# Action Recognition over UCF101  

We use a pre-trained model (VGG16) to extract features from each frame (output from VGG 4096x25 for the first 25 frames of every video) and it is fed to an LSTM network which takes a **dx25** sample as input (where **d** is the dimension of the extracted feature for each frame), and outputs the action label of that sample.


Compare the performance with a SVM trained over stacked **dx25** feature matrix.


Raw images of 256x340 are resized by cropping five **nxn** images, one at the image center and four at the corners and compute the **d**-dim features for each of them, and average these five **d**-dim feature to get a final feature representation for the raw image.
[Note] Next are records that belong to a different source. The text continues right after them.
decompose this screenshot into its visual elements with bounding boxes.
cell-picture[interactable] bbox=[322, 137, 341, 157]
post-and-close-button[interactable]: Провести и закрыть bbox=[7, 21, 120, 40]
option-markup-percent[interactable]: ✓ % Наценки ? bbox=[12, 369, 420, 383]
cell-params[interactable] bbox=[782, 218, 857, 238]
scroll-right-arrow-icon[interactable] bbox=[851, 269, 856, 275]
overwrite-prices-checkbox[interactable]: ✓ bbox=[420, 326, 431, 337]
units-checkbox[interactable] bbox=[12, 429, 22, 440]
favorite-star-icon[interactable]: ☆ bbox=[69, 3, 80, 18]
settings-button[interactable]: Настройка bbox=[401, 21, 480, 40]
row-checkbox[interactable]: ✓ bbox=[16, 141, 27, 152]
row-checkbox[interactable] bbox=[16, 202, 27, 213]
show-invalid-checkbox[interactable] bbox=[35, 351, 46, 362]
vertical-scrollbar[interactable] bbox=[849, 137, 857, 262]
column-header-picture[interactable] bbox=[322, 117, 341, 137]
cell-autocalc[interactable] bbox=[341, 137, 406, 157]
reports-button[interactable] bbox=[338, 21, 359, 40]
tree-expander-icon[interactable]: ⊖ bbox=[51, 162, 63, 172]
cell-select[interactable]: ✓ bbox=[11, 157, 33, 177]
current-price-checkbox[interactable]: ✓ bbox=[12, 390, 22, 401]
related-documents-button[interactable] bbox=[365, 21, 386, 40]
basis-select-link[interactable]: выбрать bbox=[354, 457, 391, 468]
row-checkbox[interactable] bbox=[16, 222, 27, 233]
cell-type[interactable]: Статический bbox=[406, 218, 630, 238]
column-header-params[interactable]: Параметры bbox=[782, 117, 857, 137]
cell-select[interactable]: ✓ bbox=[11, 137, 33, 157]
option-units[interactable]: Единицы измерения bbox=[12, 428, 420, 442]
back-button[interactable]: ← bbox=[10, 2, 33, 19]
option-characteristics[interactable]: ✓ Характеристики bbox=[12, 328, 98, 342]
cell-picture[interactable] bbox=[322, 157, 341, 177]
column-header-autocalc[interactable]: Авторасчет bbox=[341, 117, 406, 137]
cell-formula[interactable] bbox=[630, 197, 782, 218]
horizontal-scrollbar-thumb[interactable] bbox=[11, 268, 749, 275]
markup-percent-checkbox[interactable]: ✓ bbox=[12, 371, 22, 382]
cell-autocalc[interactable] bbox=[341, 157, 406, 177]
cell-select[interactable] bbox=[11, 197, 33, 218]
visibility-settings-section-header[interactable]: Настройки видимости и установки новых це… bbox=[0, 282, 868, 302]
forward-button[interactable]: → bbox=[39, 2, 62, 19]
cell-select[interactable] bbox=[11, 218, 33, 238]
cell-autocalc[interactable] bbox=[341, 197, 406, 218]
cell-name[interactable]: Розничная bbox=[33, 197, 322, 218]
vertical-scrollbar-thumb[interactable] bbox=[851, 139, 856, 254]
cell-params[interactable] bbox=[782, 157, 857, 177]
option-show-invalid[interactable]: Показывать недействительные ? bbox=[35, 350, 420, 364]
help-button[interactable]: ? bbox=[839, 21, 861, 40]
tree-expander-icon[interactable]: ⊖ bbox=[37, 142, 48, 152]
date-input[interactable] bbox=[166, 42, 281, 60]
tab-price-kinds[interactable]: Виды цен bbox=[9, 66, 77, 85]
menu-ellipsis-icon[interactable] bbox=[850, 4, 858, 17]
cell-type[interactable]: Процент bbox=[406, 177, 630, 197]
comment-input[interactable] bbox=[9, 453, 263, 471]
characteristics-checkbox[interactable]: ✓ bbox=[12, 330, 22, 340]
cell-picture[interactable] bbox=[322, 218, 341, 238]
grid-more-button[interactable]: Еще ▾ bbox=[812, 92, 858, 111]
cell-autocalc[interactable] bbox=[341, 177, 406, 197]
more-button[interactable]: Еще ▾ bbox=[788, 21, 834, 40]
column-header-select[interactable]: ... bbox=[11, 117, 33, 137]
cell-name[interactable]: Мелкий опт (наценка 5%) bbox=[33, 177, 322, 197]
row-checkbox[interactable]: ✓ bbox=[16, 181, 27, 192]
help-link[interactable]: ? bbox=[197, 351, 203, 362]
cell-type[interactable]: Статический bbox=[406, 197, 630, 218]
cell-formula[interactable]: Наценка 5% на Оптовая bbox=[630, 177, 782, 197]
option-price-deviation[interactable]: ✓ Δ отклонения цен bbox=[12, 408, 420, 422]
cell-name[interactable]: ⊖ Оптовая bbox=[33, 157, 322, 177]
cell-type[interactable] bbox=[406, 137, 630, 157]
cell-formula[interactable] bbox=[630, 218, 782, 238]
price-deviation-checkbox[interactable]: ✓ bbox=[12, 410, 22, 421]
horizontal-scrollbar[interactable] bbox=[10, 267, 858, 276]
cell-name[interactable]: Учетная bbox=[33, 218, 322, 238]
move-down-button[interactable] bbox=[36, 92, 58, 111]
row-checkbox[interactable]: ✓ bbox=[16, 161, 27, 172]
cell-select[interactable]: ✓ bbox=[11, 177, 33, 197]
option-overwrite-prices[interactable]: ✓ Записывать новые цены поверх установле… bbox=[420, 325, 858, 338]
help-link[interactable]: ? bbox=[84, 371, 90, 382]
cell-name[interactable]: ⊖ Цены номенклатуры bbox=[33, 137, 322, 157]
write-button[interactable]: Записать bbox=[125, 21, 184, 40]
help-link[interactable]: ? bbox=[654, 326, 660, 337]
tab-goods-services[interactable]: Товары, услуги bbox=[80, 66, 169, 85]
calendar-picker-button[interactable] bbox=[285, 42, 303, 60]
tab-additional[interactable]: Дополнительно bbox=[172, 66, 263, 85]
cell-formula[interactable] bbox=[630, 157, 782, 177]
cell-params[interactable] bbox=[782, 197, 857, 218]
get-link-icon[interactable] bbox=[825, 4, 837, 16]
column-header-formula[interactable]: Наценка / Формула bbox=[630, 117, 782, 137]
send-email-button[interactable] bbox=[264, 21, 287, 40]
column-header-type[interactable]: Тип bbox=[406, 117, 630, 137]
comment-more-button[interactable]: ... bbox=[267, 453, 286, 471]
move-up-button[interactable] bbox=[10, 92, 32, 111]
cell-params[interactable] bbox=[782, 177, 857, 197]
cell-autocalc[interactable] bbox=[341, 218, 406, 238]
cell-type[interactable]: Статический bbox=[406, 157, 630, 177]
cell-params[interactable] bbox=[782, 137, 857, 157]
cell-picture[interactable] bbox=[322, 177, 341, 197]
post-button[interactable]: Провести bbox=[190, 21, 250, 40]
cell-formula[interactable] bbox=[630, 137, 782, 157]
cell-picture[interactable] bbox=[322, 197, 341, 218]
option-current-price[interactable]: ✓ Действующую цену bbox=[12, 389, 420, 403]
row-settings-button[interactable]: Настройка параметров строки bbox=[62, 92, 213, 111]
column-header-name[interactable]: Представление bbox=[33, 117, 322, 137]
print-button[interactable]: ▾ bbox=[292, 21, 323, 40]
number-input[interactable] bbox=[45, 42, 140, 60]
The first 25 classes of the whole dataset are initially considered.

## Dataset
Download dataset at [UCF101](http://vision.cs.stonybrook.edu/~yangwang/public/UCF101_images.tar)(Image data for each video) 

**annos** folder has the video labels and the label to class name mapping.

---
Feature extraction:

In [None]:
import os
os.environ['CUDA_LAUNCH_BLOCKING'] = "1"
import time
import torch
import numpy as np
import pandas as pd
import torch.nn as nn
from skimage import io
from sklearn import svm
import torch.nn.functional as F
from torch.autograd import Variable
from torchvision import transforms, utils
from torch.utils.data import Dataset, DataLoader

In [None]:
# Initialize variables
low_class_count_bound =1
class_count = 25
video_labels_file = "annos/videos_labels_subsets.txt"
actions_file = "annos/actions.txt"

# Read actions and labels file
actions_map = pd.read_csv(actions_file, sep="  ", header=None, engine='python')
actions_map.columns = ["label", "label_name"]
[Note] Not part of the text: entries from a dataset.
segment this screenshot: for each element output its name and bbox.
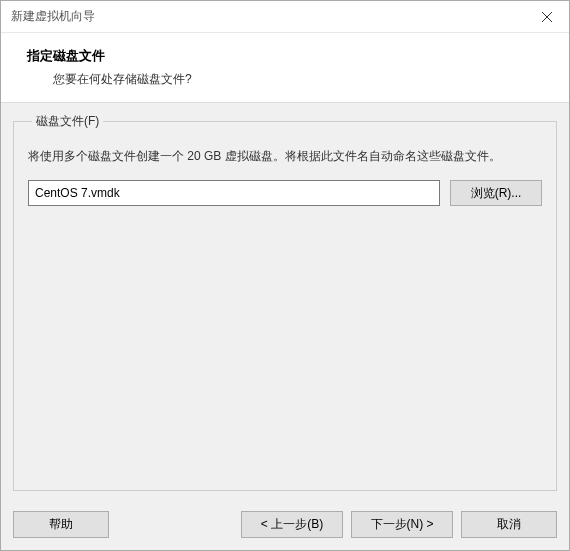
next-button[interactable]: 下一步(N) > xyxy=(351,511,453,538)
disk-filename-input[interactable] xyxy=(28,180,440,206)
content-area: 磁盘文件(F) 将使用多个磁盘文件创建一个 20 GB 虚拟磁盘。将根据此文件名… xyxy=(1,103,569,501)
disk-file-group: 磁盘文件(F) 将使用多个磁盘文件创建一个 20 GB 虚拟磁盘。将根据此文件名… xyxy=(13,113,557,491)
disk-file-description: 将使用多个磁盘文件创建一个 20 GB 虚拟磁盘。将根据此文件名自动命名这些磁盘… xyxy=(28,146,542,166)
disk-file-legend: 磁盘文件(F) xyxy=(32,113,103,130)
cancel-button[interactable]: 取消 xyxy=(461,511,557,538)
window-title: 新建虚拟机向导 xyxy=(11,8,95,25)
help-button[interactable]: 帮助 xyxy=(13,511,109,538)
browse-button[interactable]: 浏览(R)... xyxy=(450,180,542,206)
close-button[interactable] xyxy=(524,1,569,33)
close-icon xyxy=(542,12,552,22)
page-subheading: 您要在何处存储磁盘文件? xyxy=(27,71,543,88)
footer-buttons: 帮助 < 上一步(B) 下一步(N) > 取消 xyxy=(1,501,569,550)
file-input-row: 浏览(R)... xyxy=(28,180,542,206)
wizard-window: 新建虚拟机向导 指定磁盘文件 您要在何处存储磁盘文件? 磁盘文件(F) 将使用多… xyxy=(0,0,570,551)
back-button[interactable]: < 上一步(B) xyxy=(241,511,343,538)
header-area: 指定磁盘文件 您要在何处存储磁盘文件? xyxy=(1,33,569,102)
page-heading: 指定磁盘文件 xyxy=(27,47,543,65)
titlebar: 新建虚拟机向导 xyxy=(1,1,569,33)
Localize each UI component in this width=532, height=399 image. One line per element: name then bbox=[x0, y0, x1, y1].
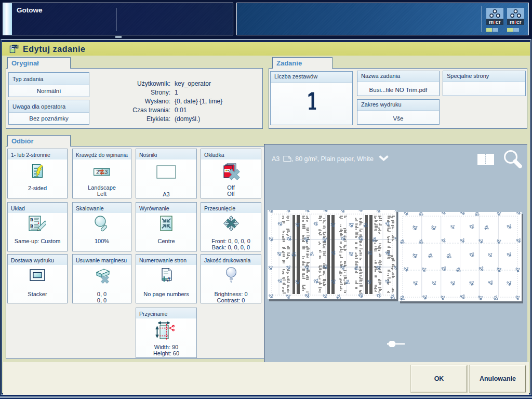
svg-text:B: B bbox=[30, 223, 33, 229]
svg-text:B: B bbox=[30, 217, 33, 222]
svg-text:3: 3 bbox=[105, 169, 108, 175]
svg-text:2: 2 bbox=[96, 169, 99, 175]
svg-text:#: # bbox=[167, 275, 171, 283]
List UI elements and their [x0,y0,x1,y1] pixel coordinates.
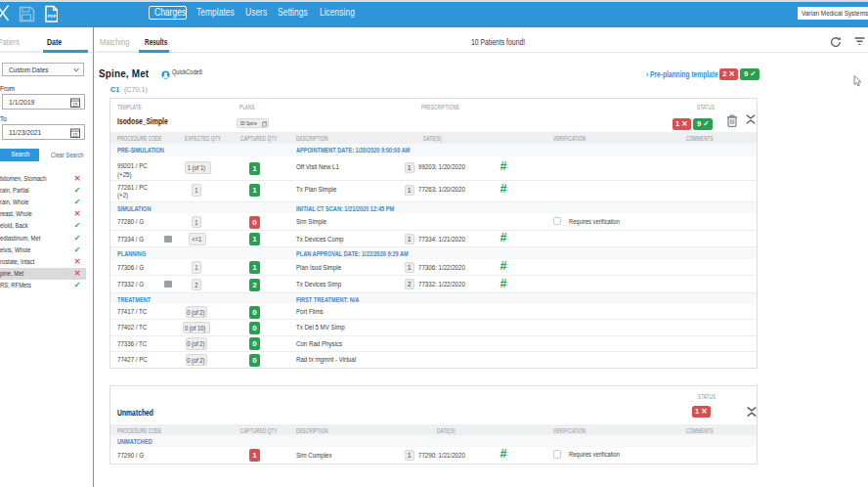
svg-text:15: 15 [72,131,78,137]
svg-text:PDF: PDF [47,14,56,19]
svg-text:15: 15 [72,101,78,107]
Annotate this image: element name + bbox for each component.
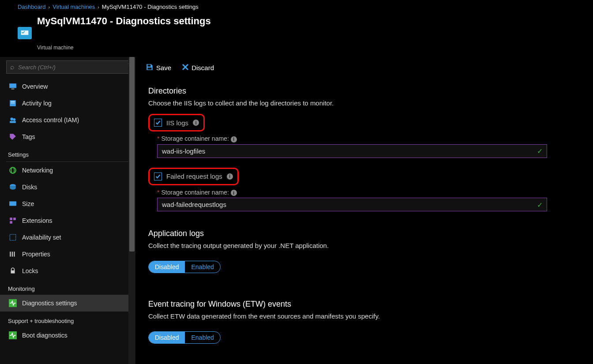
- availability-icon: [9, 233, 17, 241]
- sidebar-item-label: Properties: [22, 251, 50, 258]
- sidebar-item-locks[interactable]: Locks: [0, 263, 135, 279]
- extensions-icon: [9, 217, 17, 225]
- save-icon: [146, 63, 154, 72]
- properties-icon: [9, 250, 17, 258]
- sidebar-item-boot-diag[interactable]: Boot diagnostics: [0, 327, 135, 344]
- sidebar-item-properties[interactable]: Properties: [0, 246, 135, 263]
- section-applogs-desc: Collect the tracing output generated by …: [148, 242, 547, 249]
- svg-rect-1: [9, 83, 16, 88]
- svg-rect-24: [148, 68, 152, 70]
- breadcrumb-vms[interactable]: Virtual machines: [53, 4, 95, 10]
- page-header: MySqlVM11470 - Diagnostics settings Virt…: [0, 14, 593, 57]
- failed-storage-label: *Storage container name: i: [157, 189, 547, 196]
- sidebar-item-label: Networking: [22, 167, 53, 174]
- valid-check-icon: ✓: [537, 200, 543, 209]
- svg-rect-23: [148, 64, 151, 67]
- page-title: MySqlVM11470 - Diagnostics settings: [37, 15, 211, 45]
- svg-rect-12: [9, 201, 16, 206]
- breadcrumb-current: MySqlVM11470 - Diagnostics settings: [102, 4, 199, 10]
- svg-rect-19: [14, 251, 15, 256]
- failed-logs-label: Failed request logs: [166, 173, 222, 180]
- sidebar-section-support: Support + troubleshooting: [0, 311, 135, 327]
- chevron-right-icon: ›: [98, 4, 99, 10]
- svg-point-9: [10, 167, 16, 173]
- sidebar-item-label: Availability set: [22, 234, 61, 241]
- iis-logs-checkbox[interactable]: [154, 119, 162, 127]
- sidebar-item-label: Tags: [22, 133, 35, 140]
- info-icon[interactable]: i: [231, 190, 237, 196]
- discard-button[interactable]: Discard: [182, 64, 214, 72]
- sidebar-item-availability[interactable]: Availability set: [0, 229, 135, 246]
- svg-rect-18: [12, 251, 13, 256]
- breadcrumb: Dashboard › Virtual machines › MySqlVM11…: [0, 0, 593, 14]
- failed-storage-input[interactable]: [157, 198, 547, 211]
- info-icon[interactable]: i: [231, 136, 237, 143]
- page-subtitle: Virtual machine: [37, 45, 211, 51]
- svg-rect-16: [10, 234, 16, 240]
- vm-icon: [18, 27, 32, 39]
- sidebar-item-disks[interactable]: Disks: [0, 179, 135, 195]
- section-applogs-title: Application logs: [148, 229, 547, 238]
- svg-rect-14: [13, 218, 16, 220]
- sidebar-item-diagnostics[interactable]: Diagnostics settings: [0, 295, 135, 311]
- sidebar-item-networking[interactable]: Networking: [0, 162, 135, 179]
- section-etw-title: Event tracing for Windows (ETW) events: [148, 300, 547, 309]
- svg-rect-13: [10, 218, 12, 220]
- size-icon: [9, 200, 17, 208]
- sidebar-item-activity-log[interactable]: Activity log: [0, 95, 135, 112]
- people-icon: [9, 116, 17, 124]
- search-icon: ⌕: [10, 63, 15, 71]
- section-directories-title: Directories: [148, 86, 547, 96]
- sidebar-item-tags[interactable]: Tags: [0, 128, 135, 145]
- etw-toggle: Disabled Enabled: [148, 331, 221, 344]
- applogs-enabled-option[interactable]: Enabled: [185, 261, 220, 273]
- applogs-toggle: Disabled Enabled: [148, 261, 221, 273]
- sidebar-section-monitoring: Monitoring: [0, 279, 135, 295]
- tag-icon: [9, 133, 17, 141]
- applogs-disabled-option[interactable]: Disabled: [149, 261, 185, 273]
- sidebar-item-label: Overview: [22, 83, 48, 90]
- sidebar-item-label: Boot diagnostics: [22, 332, 68, 339]
- svg-point-6: [10, 117, 13, 120]
- sidebar-item-label: Extensions: [22, 217, 52, 224]
- sidebar-section-settings: Settings: [6, 145, 129, 162]
- section-directories-desc: Choose the IIS logs to collect and the l…: [148, 99, 547, 107]
- toolbar: Save Discard: [136, 57, 593, 79]
- svg-point-10: [11, 167, 15, 173]
- iis-storage-input[interactable]: [157, 144, 547, 158]
- svg-rect-8: [10, 121, 16, 123]
- info-icon[interactable]: i: [193, 120, 199, 126]
- boot-icon: [9, 331, 17, 339]
- sidebar: « ⌕ Overview Activity log Access control…: [0, 57, 136, 364]
- failed-logs-row: Failed request logs i: [148, 168, 239, 185]
- sidebar-item-label: Access control (IAM): [22, 116, 79, 124]
- lock-icon: [9, 267, 17, 275]
- svg-rect-2: [11, 89, 15, 90]
- svg-rect-17: [10, 251, 11, 256]
- diagnostics-icon: [9, 299, 17, 307]
- disk-icon: [9, 183, 17, 191]
- section-etw-desc: Collect ETW data generated from the even…: [148, 312, 547, 320]
- sidebar-item-iam[interactable]: Access control (IAM): [0, 112, 135, 128]
- iis-logs-row: IIS logs i: [148, 114, 205, 131]
- network-icon: [9, 166, 17, 174]
- sidebar-scrollbar[interactable]: [128, 57, 135, 364]
- sidebar-item-label: Disks: [22, 184, 37, 191]
- etw-disabled-option[interactable]: Disabled: [149, 332, 185, 343]
- etw-enabled-option[interactable]: Enabled: [185, 332, 220, 343]
- svg-rect-15: [10, 221, 12, 224]
- sidebar-item-label: Diagnostics settings: [22, 300, 77, 307]
- valid-check-icon: ✓: [537, 147, 543, 155]
- monitor-icon: [9, 83, 17, 90]
- save-button[interactable]: Save: [146, 63, 171, 72]
- sidebar-item-extensions[interactable]: Extensions: [0, 212, 135, 229]
- info-icon[interactable]: i: [227, 173, 233, 180]
- sidebar-item-size[interactable]: Size: [0, 195, 135, 212]
- search-input[interactable]: [18, 64, 125, 71]
- breadcrumb-dashboard[interactable]: Dashboard: [18, 4, 46, 10]
- save-label: Save: [156, 64, 171, 71]
- failed-logs-checkbox[interactable]: [154, 173, 162, 180]
- discard-icon: [182, 64, 189, 72]
- sidebar-search[interactable]: ⌕: [6, 60, 129, 74]
- sidebar-item-overview[interactable]: Overview: [0, 78, 135, 95]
label_map = pd.read_csv(video_labels_file, sep="\t", header=None)
label_map.columns = ["image_name", "label", "train_flag"]
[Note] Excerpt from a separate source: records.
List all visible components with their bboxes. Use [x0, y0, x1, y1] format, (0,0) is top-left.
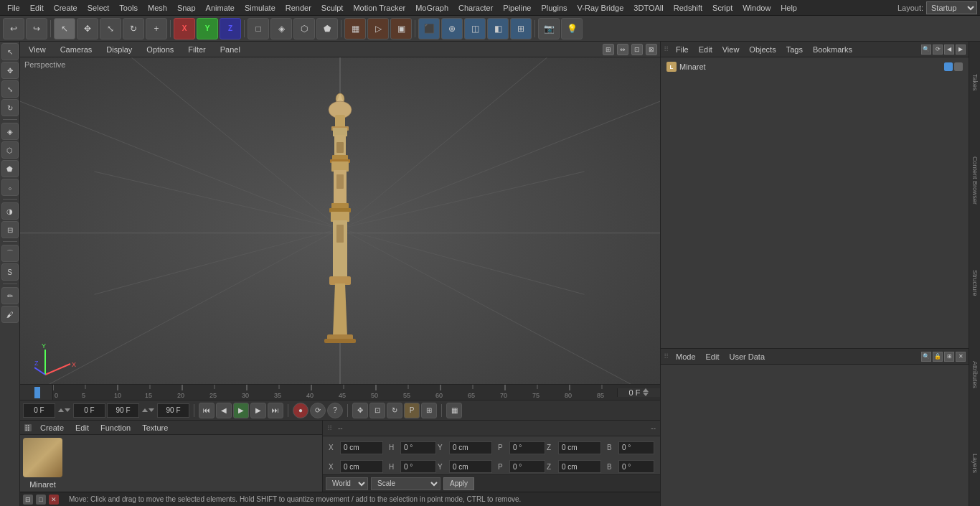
sb-symmetry[interactable]: ⊟	[1, 221, 19, 238]
render-button[interactable]: ▷	[367, 18, 389, 39]
record-button[interactable]: ●	[293, 403, 308, 418]
render-to-po-button[interactable]: ▣	[390, 18, 412, 39]
sb-brush[interactable]: ✏	[1, 287, 19, 304]
select-tool-button[interactable]: ↖	[54, 18, 75, 39]
persp-view-button[interactable]: ⬛	[418, 18, 440, 39]
om-refresh-button[interactable]: ⟳	[933, 44, 943, 55]
apply-button[interactable]: Apply	[443, 477, 474, 490]
menu-plugins[interactable]: Plugins	[537, 2, 571, 14]
am-tab-mode[interactable]: Mode	[673, 351, 699, 362]
sb-move[interactable]: ✥	[1, 62, 19, 79]
om-tab-file[interactable]: File	[673, 44, 692, 55]
menu-mograph[interactable]: MoGraph	[411, 2, 453, 14]
am-search-button[interactable]: 🔍	[921, 352, 931, 362]
mat-tab-create[interactable]: Create	[37, 422, 67, 434]
menu-mesh[interactable]: Mesh	[143, 2, 171, 14]
am-lock-button[interactable]: 🔒	[933, 352, 943, 362]
x-axis-button[interactable]: X	[174, 18, 195, 39]
menu-3dtoall[interactable]: 3DTOAll	[629, 2, 667, 14]
menu-help[interactable]: Help	[776, 2, 801, 14]
om-dot-blue[interactable]	[944, 62, 953, 71]
sb-edge[interactable]: ⬦	[1, 179, 19, 196]
preview-start-input[interactable]	[73, 403, 105, 418]
menu-character[interactable]: Character	[454, 2, 497, 14]
mat-tab-edit[interactable]: Edit	[72, 422, 92, 434]
object-mode-button[interactable]: □	[248, 18, 269, 39]
world-dropdown[interactable]: World Object Global	[326, 477, 368, 490]
point-mode-button[interactable]: ⬟	[316, 18, 338, 39]
om-item-minaret[interactable]: L Minaret	[664, 60, 966, 73]
status-icon-3[interactable]: ✕	[49, 495, 59, 505]
vp-tab-cameras[interactable]: Cameras	[55, 44, 98, 55]
om-collapse-button[interactable]: ◀	[944, 44, 954, 55]
material-item[interactable]: Minaret	[23, 438, 62, 489]
om-tab-edit[interactable]: Edit	[696, 44, 715, 55]
sb-select[interactable]: ↖	[1, 43, 19, 60]
om-search-button[interactable]: 🔍	[921, 44, 931, 55]
pb-tool-3[interactable]: ↻	[387, 403, 402, 418]
transform-button[interactable]: +	[146, 18, 167, 39]
top-view-button[interactable]: ⊕	[441, 18, 463, 39]
attr-sz-input[interactable]	[558, 460, 601, 473]
undo-button[interactable]: ↩	[3, 18, 24, 39]
om-tab-tags[interactable]: Tags	[783, 44, 806, 55]
am-expand-button[interactable]: ⊞	[944, 352, 954, 362]
attr-sy-input[interactable]	[449, 460, 492, 473]
menu-window[interactable]: Window	[738, 2, 775, 14]
vp-tab-filter[interactable]: Filter	[182, 44, 211, 55]
am-tab-userdata[interactable]: User Data	[727, 351, 768, 362]
sb-spline[interactable]: S	[1, 263, 19, 281]
om-tab-view[interactable]: View	[720, 44, 743, 55]
menu-edit[interactable]: Edit	[26, 2, 48, 14]
om-tab-bookmarks[interactable]: Bookmarks	[810, 44, 855, 55]
sb-paint[interactable]: 🖌	[1, 306, 19, 323]
pb-tool-5[interactable]: ⊞	[421, 403, 437, 418]
attr-y-input[interactable]	[449, 441, 492, 454]
start-up[interactable]	[58, 408, 64, 412]
right-view-button[interactable]: ◧	[487, 18, 509, 39]
menu-redshift[interactable]: Redshift	[669, 2, 707, 14]
am-close-button[interactable]: ✕	[956, 352, 966, 362]
frame-down-arrow[interactable]	[643, 393, 649, 396]
edge-tab-structure[interactable]: Structure	[970, 267, 980, 299]
pb-tool-2[interactable]: ⊡	[369, 403, 385, 418]
vp-tab-view[interactable]: View	[23, 44, 52, 55]
edge-tab-layers[interactable]: Layers	[970, 451, 980, 476]
sb-rotate[interactable]: ↻	[1, 99, 19, 116]
attr-p2-input[interactable]	[509, 460, 545, 473]
last-frame-button[interactable]: ⏭	[268, 403, 283, 418]
attr-z-input[interactable]	[558, 441, 601, 454]
om-expand-button[interactable]: ▶	[956, 44, 966, 55]
minaret-model[interactable]	[311, 92, 369, 357]
timeline-ruler[interactable]: 0 5 10 15 20 25 30 35	[53, 385, 617, 400]
start-down[interactable]	[65, 408, 70, 412]
mat-tab-texture[interactable]: Texture	[139, 422, 171, 434]
layout-dropdown[interactable]: Startup Standard Modeling	[926, 1, 977, 14]
menu-render[interactable]: Render	[281, 2, 316, 14]
edge-tab-takes[interactable]: Takes	[970, 71, 980, 94]
am-tab-edit[interactable]: Edit	[703, 351, 722, 362]
menu-script[interactable]: Script	[708, 2, 737, 14]
preview-end-input[interactable]	[107, 403, 139, 418]
vp-tab-options[interactable]: Options	[141, 44, 179, 55]
z-axis-button[interactable]: Z	[220, 18, 241, 39]
vp-ctrl-4[interactable]: ⊠	[646, 44, 657, 55]
vp-ctrl-3[interactable]: ⊡	[631, 44, 643, 55]
first-frame-button[interactable]: ⏮	[199, 403, 215, 418]
sb-poly[interactable]: ⬡	[1, 141, 19, 159]
attr-x-input[interactable]	[340, 441, 383, 454]
menu-motion-tracker[interactable]: Motion Tracker	[349, 2, 410, 14]
grid-view-button[interactable]: ⊞	[510, 18, 532, 39]
sb-mirror[interactable]: ◑	[1, 202, 19, 220]
prev-key-button[interactable]: ◀	[216, 403, 232, 418]
timeline[interactable]: 0 5 10 15 20 25 30 35	[20, 384, 660, 400]
pb-tool-1[interactable]: ✥	[352, 403, 368, 418]
attr-h2-input[interactable]	[400, 460, 436, 473]
sb-scale[interactable]: ⤡	[1, 80, 19, 98]
y-axis-button[interactable]: Y	[197, 18, 218, 39]
material-thumbnail[interactable]	[23, 438, 62, 477]
sb-bend[interactable]: ⌒	[1, 245, 19, 262]
front-view-button[interactable]: ◫	[464, 18, 486, 39]
status-icon-2[interactable]: □	[36, 495, 46, 505]
edge-mode-button[interactable]: ⬡	[293, 18, 315, 39]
# Filter based on the label
filtered_label_map = label_map.loc[label_map.label <=class_count].loc[label_map.label >=low_class_count_bound]
filtered_label_map = filtered_label_map.set_index('label').join(actions_map.set_index('label'), lsuffix='_caller', rsuffix='_other').reset_index()
train_label_map = filtered_label_map.loc[filtered_label_map.train_flag == 1]
test_label_map = filtered_label_map.loc[filtered_label_map.train_flag == 2]

In [None]:
# Dataset class
class VideoImageDataset(Dataset):
    def __init__(self, init_df, root_dir, transform=None, crop_transform=None):
        # initialization
        self.labels_frame = init_df
        self.root_dir = root_dir
        self.transform = transform
        self.crop_transform = crop_transform

    def __len__(self):
        return len(self.labels_frame)

    def __getitem__(self, idx):
        if torch.is_tensor(idx):
            idx = idx.tolist()
        
        # Iterating over all the images in folder
        img_list = []
        img_folder_path = os.path.join(self.root_dir, self.labels_frame.iloc[idx, 1])
        img_files = [os.path.join(img_folder_path, img) for img in os.listdir(img_folder_path) if os.path.isfile(os.path.join(img_folder_path, img))]
        for img_file in img_files:
            # reading the image
            img_list.append(io.imread(img_file))

        
        # Applying transformations like normalizing, 5-cropping
        if self.transform:
            img_norm_list = []
            for i in range(len(img_list)):
                # normalize
                img_norm_list.append(self.transform(img_list[i]))
            img_tuple = {'img_list': img_norm_list, 'labels': self.labels_frame.iloc[idx,0]}
            # 5-crop
            img_tuple = self.crop_transform(img_tuple)
        else:
            img_tuple = {'img_list': img_list, 'labels': self.labels_frame.iloc[idx,0]}
        return img_tuple

In [None]:
######### VGG #########

import torchvision.models as models

# pretrained vgg16 for feature extraction
device = torch.device("cuda:0" if torch.cuda.is_available() else "cpu")
model_vgg16 = models.vgg16_bn(pretrained=True)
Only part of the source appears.